Today, December 8th, marks the 32nd anniversary of the death of John Lennon. I am fairly certain there will be stories recalling this event. I have noticed that Wikipedia, for example, has as one of its feature articles today the story behind Lennon's song, Imagine.
When I think of John Lennon, the song Imagine also comes to mind, as does an episode of a television show, WKRP in Cincinnati. The series was popular during the heyday of the late Rev. Jerry Falwell's so-called "Moral Majority." This group was devoted to using religion to effect public life, claiming that they knew what was best, what was moral and upright.
They could be very effective in targeting any media to which they objected. One method was in boycotting advertisers of television stations or radio stations that presented programming that did not meet their standards of morality.

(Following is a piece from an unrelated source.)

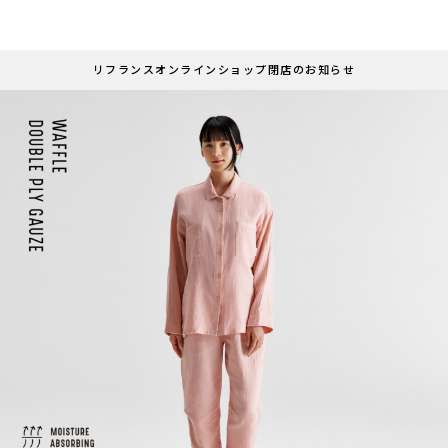
リフランスオンラインショップ閉店のお知らせ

This clip from WKRP in Cincinnati is representative of the tensions between the Moral Majority and radio stations. The action begins with radio station owner Arthur Carlson meeting with Rev. Bob, a not-so-subtle Jerry Falwell lookalike. Rev. Bob had presented Carlson with a list of songs he found morally objectionable. At first, Carlson went along. Then one of his DJs gave him the words to Lennon's Imagine:
Well, the TV show WKRP in Cincinnati is no longer on the air. Jerry Falwell is dead, and so is the Moral Majority. But does this lesson from the past have a message for us today? Perhaps it does.